◆ What this task involves ◆
Take the entries that follow and return exactly the lines from the one holding "playground equipment?" through the one holding "satisfy safety inspectors.", both included. Nothing else is needed.

Dataset entries
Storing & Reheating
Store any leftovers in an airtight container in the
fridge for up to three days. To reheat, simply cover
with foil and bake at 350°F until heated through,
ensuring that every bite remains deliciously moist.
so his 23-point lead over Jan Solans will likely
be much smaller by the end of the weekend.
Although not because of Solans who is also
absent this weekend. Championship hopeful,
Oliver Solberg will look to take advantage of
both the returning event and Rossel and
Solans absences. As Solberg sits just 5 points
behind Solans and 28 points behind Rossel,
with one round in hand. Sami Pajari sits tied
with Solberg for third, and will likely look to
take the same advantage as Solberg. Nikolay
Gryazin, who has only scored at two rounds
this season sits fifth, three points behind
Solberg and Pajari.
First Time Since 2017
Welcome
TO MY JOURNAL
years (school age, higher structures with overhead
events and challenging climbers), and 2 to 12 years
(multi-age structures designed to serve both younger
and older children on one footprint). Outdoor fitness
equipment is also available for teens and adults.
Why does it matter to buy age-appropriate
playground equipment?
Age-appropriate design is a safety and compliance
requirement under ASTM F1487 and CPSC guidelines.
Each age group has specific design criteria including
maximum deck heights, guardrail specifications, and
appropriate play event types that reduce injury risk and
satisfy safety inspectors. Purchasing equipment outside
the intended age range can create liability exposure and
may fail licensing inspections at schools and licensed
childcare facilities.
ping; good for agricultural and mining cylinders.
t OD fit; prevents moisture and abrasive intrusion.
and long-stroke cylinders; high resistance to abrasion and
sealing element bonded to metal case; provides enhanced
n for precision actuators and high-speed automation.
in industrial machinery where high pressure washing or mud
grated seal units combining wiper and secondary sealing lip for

◆ Solution below ◆
playground equipment?
Age-appropriate design is a safety and compliance
requirement under ASTM F1487 and CPSC guidelines.
Each age group has specific design criteria including
maximum deck heights, guardrail specifications, and
appropriate play event types that reduce injury risk and
satisfy safety inspectors. Purchasing equipment outside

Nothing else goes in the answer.